Blake,
In general, the mission of the Prep School at USAFA is to foster diversity applicants, prior enlisteds, applicants that might require some seasoning (i.e. high GPA, low test scores. IC's, etc) The admissions office makes the offer (based upon their selection matrix), there are also things like the Falcon Scholarship where a candidate is sponsored to attend one of a select group of Prep Schools. If none of these are offered to you, there is also the choice of attending one of the private prep schools on your own (free agent). The fact is sponsored or not sponsored, you have to perform in prep school in order to earn an appointment at USAFA or any Service Academy.
That said, you really need to think about what your goal is (USAFA, AF, paid education, etc) and consider if USAFA is a good fit. If the AF is your goal there are many ways to get there (AFROTC, OTS). At USAFA for the first 2 years, you are basically an engineering student, with less time to study than any peer at a civilian college. To make this even more daunting, for reasons known only to the most obtuse, at USAFA they take away one of your most valuable tools that you learned to use in high school and are allowed to do your standardized testing with (SAT, ACT), the graphing/scientific calculator and replace it with a $3 "honorator". Then just to make your life more miserable, they force you to do some of your most important calc assignments on a fiendishly frustrating online system that would make the Obamacare website seem like Amazon.com. Then if you survive Calc I, the first thing they do in Calc II is slam you early on with the Functional Skills Exam which can substantially reduce your grade if you do not pass it. Point is that Math is not easy at USAFA, it might actually be needlessly difficult. If you struggle at math, USAFA seems to find ways to make it even more of a struggle.

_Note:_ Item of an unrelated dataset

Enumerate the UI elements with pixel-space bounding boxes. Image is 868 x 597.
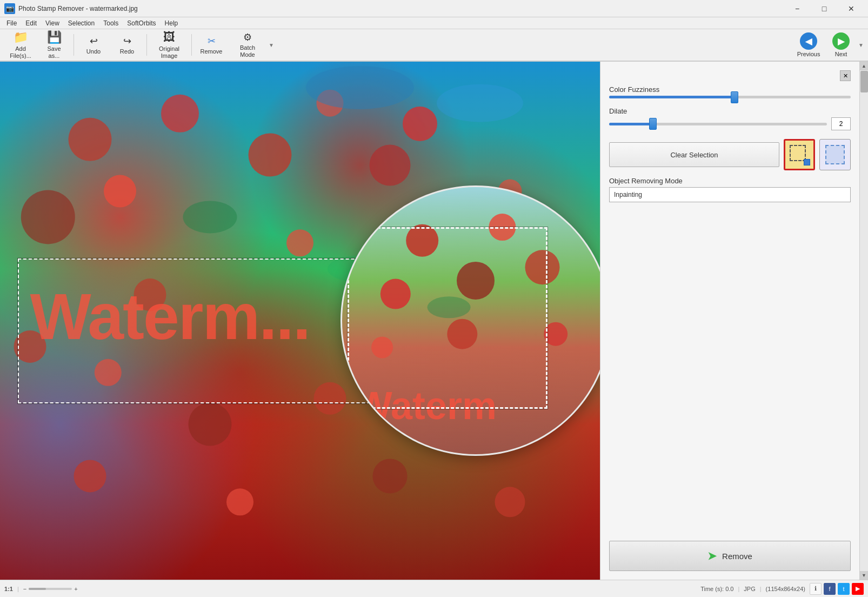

Thus the fit and goal comment, cadets who are "C" students at USAFA might well be Dean's list students at any other college without an "A" at the end of their name (USAFA, USCGA, USNA, USMA, USMMA). Perhaps more so at USAFA than others for reasons already stated. So consider your choice carefully, and remember that you still fly, be in the AF, get commissioned, no matter if you are an ROTC officer, or a OTS grad, it is a different path, but you can end up in the same place. The point is to find a path that will allow you to thrive.